Learning Outcomes. By the end of this course you will be able to:
- read data from persistent storage and load it into Apache Spark,
- manipulate data with Spark and Scala,
- express algorithms for data analysis in a functional style,
- recognize how to avoid shuffles and recomputation in Spark,
Getting Started + Spark Basics
-Get up and running with Scala on your computer. Complete an example assignment to familiarize yourself with our unique way of submitting assignments. In this week, we'll bridge the gap between data parallelism in the shared memory scenario (learned in the Parallel Programming course, prerequisite) and the distributed scenario. We'll look at important concerns that arise in distributed systems, like latency and failure. We'll go on to cover the basics of Spark, a functionally-oriented framework for big data processing in Scala. We'll end the first week by exercising what we learned about Spark by immediately getting our hands dirty analyzing a real-world data set.
Reduction Operations & Distributed Key-Value Pairs
-This week, we'll look at a special kind of RDD called pair RDDs. With this specialized kind of RDD in hand, we'll cover essential operations on large data sets, such as reductions and joins.
Partitioning and Shuffling
-This week we'll look at some of the performance implications of using operations like joins. Is it possible to get the same result without having to pay for the overhead of moving data over the network? We'll answer this question by delving into how we can partition our data to achieve better data locality, in turn optimizing some of our Spark jobs.
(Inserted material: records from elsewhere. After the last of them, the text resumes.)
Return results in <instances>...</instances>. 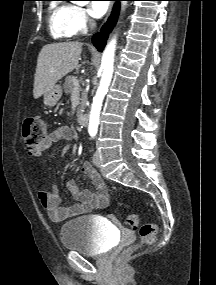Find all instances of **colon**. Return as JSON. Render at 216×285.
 Instances as JSON below:
<instances>
[{
    "mask_svg": "<svg viewBox=\"0 0 216 285\" xmlns=\"http://www.w3.org/2000/svg\"><path fill=\"white\" fill-rule=\"evenodd\" d=\"M48 135L47 123L40 117H29L24 120L22 136L29 154L38 156L42 152L43 145ZM139 224V216L135 213L129 214L126 218V225L136 228ZM158 227L155 223H146L139 229L140 240L137 244L128 247L124 254L127 255L135 248L142 245H149L155 241Z\"/></svg>",
    "mask_w": 216,
    "mask_h": 285,
    "instance_id": "1",
    "label": "colon"
}]
</instances>
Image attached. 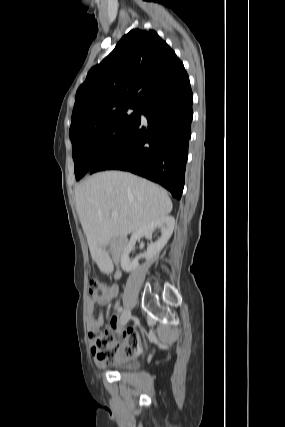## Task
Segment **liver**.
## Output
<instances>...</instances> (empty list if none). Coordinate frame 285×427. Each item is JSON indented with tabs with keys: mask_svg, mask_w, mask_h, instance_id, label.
I'll return each mask as SVG.
<instances>
[{
	"mask_svg": "<svg viewBox=\"0 0 285 427\" xmlns=\"http://www.w3.org/2000/svg\"><path fill=\"white\" fill-rule=\"evenodd\" d=\"M77 213L92 258L101 265L110 258L105 247L148 223L168 215L172 202L158 185L127 172L94 174L75 188ZM112 211L118 216L112 217Z\"/></svg>",
	"mask_w": 285,
	"mask_h": 427,
	"instance_id": "6515ba94",
	"label": "liver"
}]
</instances>
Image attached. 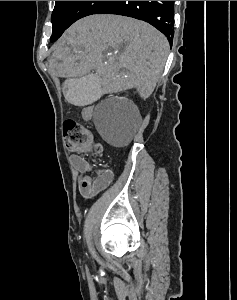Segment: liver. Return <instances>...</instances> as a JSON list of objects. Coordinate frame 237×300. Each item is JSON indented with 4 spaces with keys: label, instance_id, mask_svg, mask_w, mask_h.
<instances>
[{
    "label": "liver",
    "instance_id": "6515ba94",
    "mask_svg": "<svg viewBox=\"0 0 237 300\" xmlns=\"http://www.w3.org/2000/svg\"><path fill=\"white\" fill-rule=\"evenodd\" d=\"M168 49L166 37L144 21L90 15L62 35L49 67L57 77L94 69L103 77L105 93L137 89L141 99H148L161 79Z\"/></svg>",
    "mask_w": 237,
    "mask_h": 300
}]
</instances>
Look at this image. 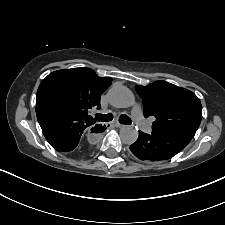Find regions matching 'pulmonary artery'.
I'll use <instances>...</instances> for the list:
<instances>
[{
    "label": "pulmonary artery",
    "mask_w": 225,
    "mask_h": 225,
    "mask_svg": "<svg viewBox=\"0 0 225 225\" xmlns=\"http://www.w3.org/2000/svg\"><path fill=\"white\" fill-rule=\"evenodd\" d=\"M131 114L135 122L144 132L150 133L152 131L150 124L144 118L142 110L139 106L133 107Z\"/></svg>",
    "instance_id": "obj_1"
}]
</instances>
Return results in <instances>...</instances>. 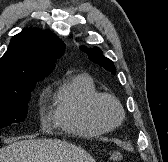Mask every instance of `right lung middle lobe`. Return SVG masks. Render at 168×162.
<instances>
[{"mask_svg":"<svg viewBox=\"0 0 168 162\" xmlns=\"http://www.w3.org/2000/svg\"><path fill=\"white\" fill-rule=\"evenodd\" d=\"M37 81H23L12 88L0 89V128L25 120L31 91Z\"/></svg>","mask_w":168,"mask_h":162,"instance_id":"obj_1","label":"right lung middle lobe"}]
</instances>
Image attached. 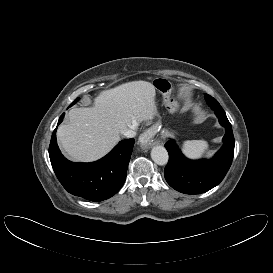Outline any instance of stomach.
Instances as JSON below:
<instances>
[{"instance_id": "1", "label": "stomach", "mask_w": 273, "mask_h": 273, "mask_svg": "<svg viewBox=\"0 0 273 273\" xmlns=\"http://www.w3.org/2000/svg\"><path fill=\"white\" fill-rule=\"evenodd\" d=\"M155 85L158 89V91L165 97L169 98L172 91H173V85L172 83L165 79V78H157L155 79ZM155 126L159 128L161 126V121L159 120Z\"/></svg>"}]
</instances>
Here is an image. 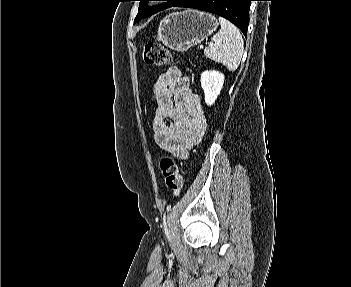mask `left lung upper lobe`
I'll return each instance as SVG.
<instances>
[{"label":"left lung upper lobe","instance_id":"1","mask_svg":"<svg viewBox=\"0 0 351 287\" xmlns=\"http://www.w3.org/2000/svg\"><path fill=\"white\" fill-rule=\"evenodd\" d=\"M140 1L139 4V11L138 14L135 18V22L143 19V18H147L159 11H162L164 9L170 8L172 7L174 4H176L179 0H138ZM148 1H166V3L162 4V5H157V6H146V3Z\"/></svg>","mask_w":351,"mask_h":287}]
</instances>
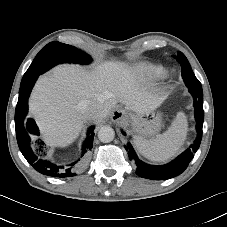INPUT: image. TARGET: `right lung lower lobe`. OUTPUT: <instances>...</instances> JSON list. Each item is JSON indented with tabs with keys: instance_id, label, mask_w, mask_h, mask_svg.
<instances>
[{
	"instance_id": "obj_1",
	"label": "right lung lower lobe",
	"mask_w": 227,
	"mask_h": 227,
	"mask_svg": "<svg viewBox=\"0 0 227 227\" xmlns=\"http://www.w3.org/2000/svg\"><path fill=\"white\" fill-rule=\"evenodd\" d=\"M38 76L39 75L34 76L30 80L22 83L20 86L18 103L15 110V129L19 149L33 168L44 175L53 177L75 176L73 171L78 167L79 164L75 165L78 161L70 164L69 167L64 169L63 167L56 166L47 160L39 159L31 149L30 134L38 135L39 129L33 119L26 120V115L28 113V99ZM93 129L94 127H91L88 130L87 138L82 147V156L93 146Z\"/></svg>"
}]
</instances>
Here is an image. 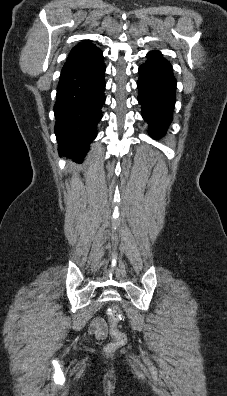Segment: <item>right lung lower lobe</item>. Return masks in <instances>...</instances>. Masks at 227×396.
Segmentation results:
<instances>
[{"label":"right lung lower lobe","mask_w":227,"mask_h":396,"mask_svg":"<svg viewBox=\"0 0 227 396\" xmlns=\"http://www.w3.org/2000/svg\"><path fill=\"white\" fill-rule=\"evenodd\" d=\"M103 53L91 42L70 52L59 78L54 115L58 149L81 159L97 134L105 102Z\"/></svg>","instance_id":"98d812e1"}]
</instances>
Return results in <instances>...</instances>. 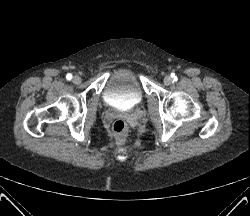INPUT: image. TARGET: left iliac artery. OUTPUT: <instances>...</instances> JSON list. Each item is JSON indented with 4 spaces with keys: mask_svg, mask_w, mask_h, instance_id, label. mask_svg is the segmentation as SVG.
Instances as JSON below:
<instances>
[{
    "mask_svg": "<svg viewBox=\"0 0 250 216\" xmlns=\"http://www.w3.org/2000/svg\"><path fill=\"white\" fill-rule=\"evenodd\" d=\"M172 77H174V80H176V79H177V78H176V76H175L174 74L172 75Z\"/></svg>",
    "mask_w": 250,
    "mask_h": 216,
    "instance_id": "1",
    "label": "left iliac artery"
}]
</instances>
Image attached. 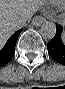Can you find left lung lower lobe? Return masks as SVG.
<instances>
[{"label":"left lung lower lobe","instance_id":"obj_1","mask_svg":"<svg viewBox=\"0 0 65 89\" xmlns=\"http://www.w3.org/2000/svg\"><path fill=\"white\" fill-rule=\"evenodd\" d=\"M63 33V37H62ZM49 55L60 64L65 65V28L56 27L54 38L47 44Z\"/></svg>","mask_w":65,"mask_h":89}]
</instances>
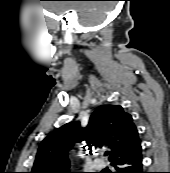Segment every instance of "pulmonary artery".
<instances>
[{"label": "pulmonary artery", "instance_id": "obj_1", "mask_svg": "<svg viewBox=\"0 0 170 173\" xmlns=\"http://www.w3.org/2000/svg\"><path fill=\"white\" fill-rule=\"evenodd\" d=\"M94 165L97 169H101L104 165V163L101 160H95Z\"/></svg>", "mask_w": 170, "mask_h": 173}]
</instances>
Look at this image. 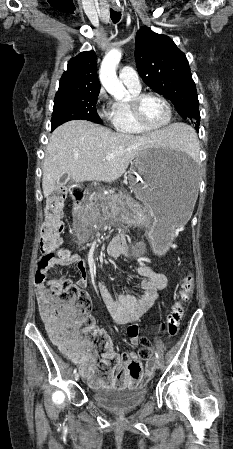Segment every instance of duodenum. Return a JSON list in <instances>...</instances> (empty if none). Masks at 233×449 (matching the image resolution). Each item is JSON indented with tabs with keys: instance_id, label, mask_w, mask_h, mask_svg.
I'll list each match as a JSON object with an SVG mask.
<instances>
[{
	"instance_id": "obj_1",
	"label": "duodenum",
	"mask_w": 233,
	"mask_h": 449,
	"mask_svg": "<svg viewBox=\"0 0 233 449\" xmlns=\"http://www.w3.org/2000/svg\"><path fill=\"white\" fill-rule=\"evenodd\" d=\"M70 193L74 197V203L77 212H79L80 205L86 200L88 195L86 186H71ZM126 241L122 235L115 236L109 243V252L111 254H119L126 251Z\"/></svg>"
}]
</instances>
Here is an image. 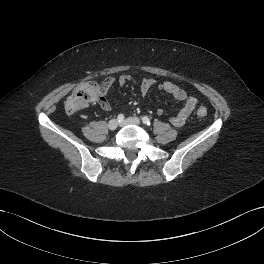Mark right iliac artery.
Wrapping results in <instances>:
<instances>
[{
    "instance_id": "obj_1",
    "label": "right iliac artery",
    "mask_w": 264,
    "mask_h": 264,
    "mask_svg": "<svg viewBox=\"0 0 264 264\" xmlns=\"http://www.w3.org/2000/svg\"><path fill=\"white\" fill-rule=\"evenodd\" d=\"M125 116L123 114H119L117 117L118 122H122L124 120Z\"/></svg>"
}]
</instances>
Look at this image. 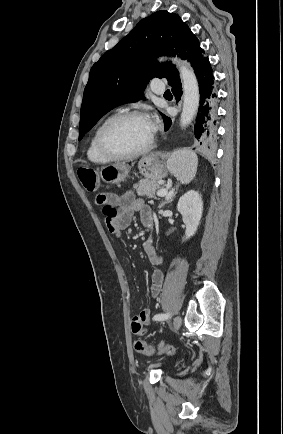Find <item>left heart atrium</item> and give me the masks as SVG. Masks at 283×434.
<instances>
[{"instance_id":"left-heart-atrium-1","label":"left heart atrium","mask_w":283,"mask_h":434,"mask_svg":"<svg viewBox=\"0 0 283 434\" xmlns=\"http://www.w3.org/2000/svg\"><path fill=\"white\" fill-rule=\"evenodd\" d=\"M148 124H149V128L152 132V134L155 132L156 130V122L153 119H148Z\"/></svg>"}]
</instances>
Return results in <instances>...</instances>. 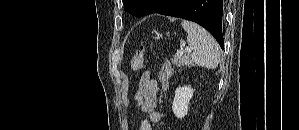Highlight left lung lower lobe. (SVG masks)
Masks as SVG:
<instances>
[{
	"label": "left lung lower lobe",
	"instance_id": "1",
	"mask_svg": "<svg viewBox=\"0 0 299 130\" xmlns=\"http://www.w3.org/2000/svg\"><path fill=\"white\" fill-rule=\"evenodd\" d=\"M152 12L196 22L207 29L224 48L223 0H154L144 15Z\"/></svg>",
	"mask_w": 299,
	"mask_h": 130
}]
</instances>
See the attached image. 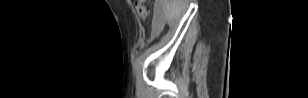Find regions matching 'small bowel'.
Returning a JSON list of instances; mask_svg holds the SVG:
<instances>
[{
	"instance_id": "1",
	"label": "small bowel",
	"mask_w": 308,
	"mask_h": 98,
	"mask_svg": "<svg viewBox=\"0 0 308 98\" xmlns=\"http://www.w3.org/2000/svg\"><path fill=\"white\" fill-rule=\"evenodd\" d=\"M158 29H153V37H155L158 34Z\"/></svg>"
}]
</instances>
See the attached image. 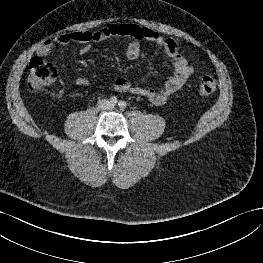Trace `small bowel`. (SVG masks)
<instances>
[{"mask_svg":"<svg viewBox=\"0 0 263 263\" xmlns=\"http://www.w3.org/2000/svg\"><path fill=\"white\" fill-rule=\"evenodd\" d=\"M111 37H123L128 39L127 57L135 60L140 56V43L143 40L152 42L158 49L170 58L173 74L160 89L146 88L133 85L126 78H119L114 82V89L120 93H131L147 98L154 105L165 104L168 99L178 92L193 74L194 68L188 60L180 53L178 43L173 38L162 37L152 29L141 27L132 23L110 24L94 32L77 31L55 36L43 42L38 48L41 56L48 55L55 46L66 45L71 42L81 43V53H86L93 42H100ZM75 83L79 87L89 84L86 77L79 76Z\"/></svg>","mask_w":263,"mask_h":263,"instance_id":"1","label":"small bowel"}]
</instances>
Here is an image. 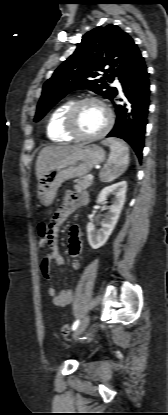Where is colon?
Here are the masks:
<instances>
[{
    "instance_id": "colon-1",
    "label": "colon",
    "mask_w": 168,
    "mask_h": 415,
    "mask_svg": "<svg viewBox=\"0 0 168 415\" xmlns=\"http://www.w3.org/2000/svg\"><path fill=\"white\" fill-rule=\"evenodd\" d=\"M39 243L41 246L47 243L48 239V228L46 223H40L38 226ZM62 333L66 336L70 334V328L67 324L62 326Z\"/></svg>"
}]
</instances>
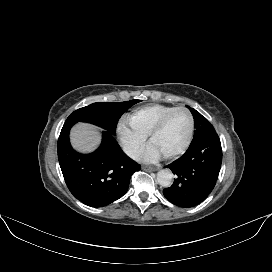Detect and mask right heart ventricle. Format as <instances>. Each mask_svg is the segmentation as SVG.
<instances>
[{"label": "right heart ventricle", "mask_w": 272, "mask_h": 272, "mask_svg": "<svg viewBox=\"0 0 272 272\" xmlns=\"http://www.w3.org/2000/svg\"><path fill=\"white\" fill-rule=\"evenodd\" d=\"M172 108L174 107L165 104L143 105L135 108L127 116V120L134 130L147 136L157 120Z\"/></svg>", "instance_id": "obj_1"}]
</instances>
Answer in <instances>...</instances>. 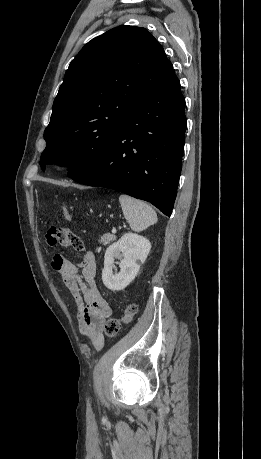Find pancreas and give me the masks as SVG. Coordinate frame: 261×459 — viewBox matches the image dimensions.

Structured data: SQL, Dataframes, and Datasets
-With our newfound understanding of the cost of data movement in a Spark job, and some experience optimizing jobs for data locality last week, this week we'll focus on how we can more easily achieve similar optimizations. Can structured data help us? We'll look at Spark SQL and its powerful optimizer which uses structure to apply impressive optimizations. We'll move on to cover DataFrames and Datasets, which give us a way to mix RDDs with the powerful automatic optimizations behind Spark SQL.